Our approach in organising this conference was to interrogate the growing field of “Uyghur studies” and to encourage collaborative work across time, specialisation and disciplinary boundaries. We also wanted to open the event to participants who contribute to the production of Uyghur culture and translation of Uyghur language materials outside of academic institutions.
The central questions of the conference were:
- How should Uyghur studies be defined?
- What are the challenges of producing and transmitting Uyghur cultural artefacts?
- How does the growth of scholarly literature based on Uyghur sources affect our conceptions (valid or erroneous) of the history of the region, its people, their language, cultural practices and society?
- What are the different perspectives presented by contemporary Uyghur artists, filmmakers, writers, musicians and poets on what is happening in their country?
Opening this conference to speakers from outside the academic world allowed us to hear very relevant interventions from people like Muyesser Abdul’ehed Hendan, a poet, writer and teacher of Uyghur.
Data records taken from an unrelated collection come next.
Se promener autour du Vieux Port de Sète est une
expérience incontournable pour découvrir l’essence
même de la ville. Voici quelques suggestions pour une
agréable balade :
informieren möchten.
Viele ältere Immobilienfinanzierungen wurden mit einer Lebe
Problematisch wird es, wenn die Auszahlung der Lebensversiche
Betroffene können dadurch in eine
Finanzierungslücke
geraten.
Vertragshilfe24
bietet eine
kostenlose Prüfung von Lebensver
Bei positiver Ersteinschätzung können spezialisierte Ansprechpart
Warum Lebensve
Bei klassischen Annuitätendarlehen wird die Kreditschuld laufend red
She is the founder of the Ayhan Education association, which aims to promote the learning of the Uyghur language in the diaspora. We were also able to watch a short film by a Uyghur director, and we were then able to engage in a collective discussion with him.
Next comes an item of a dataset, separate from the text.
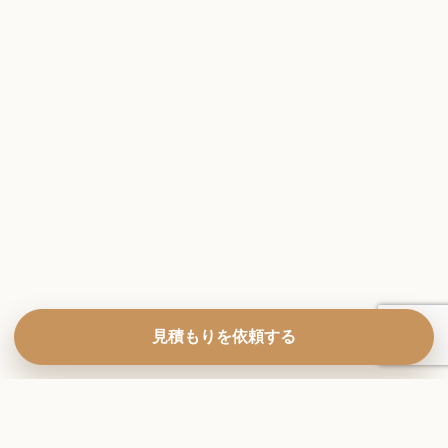
見積もりを依頼する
Among the speakers from the academic world, we had the chance to exchange with people whose names will be familiar to all those engaging with the emerging field of Uyghur studies. These people included, for example, Eric Schluessel, Sam Tynen, Jo Smith Finley, Nimrod Baranovitch, Timothy Grose, Joshua Freeman, and Mukkadas Mijit. Darren Byler helped us project ourselves towards our next conference, scheduled for autumn 2022, which will focus on colonialism, with his presentation “Creating Uyghur Futures: Fiction and Memoir as Decolonial Method”. We also had the pleasure of meeting a young Uyghur doctoral student, and of having two colleagues from Turkish and Central Asian Studies, Alexandre Toumarkine and Stéphane Dudoignon, speak.
We invite all those interested to consult the full programme here. See you next year in Geneva for International Uyghur Studies 2022, which will be a conference dedicated to history and will focus on the question of colonialism and colonial relations in the Uyghur region, from the Qing conquest to the annexation of the region by the People’s Liberation Army (PLA) in 1949.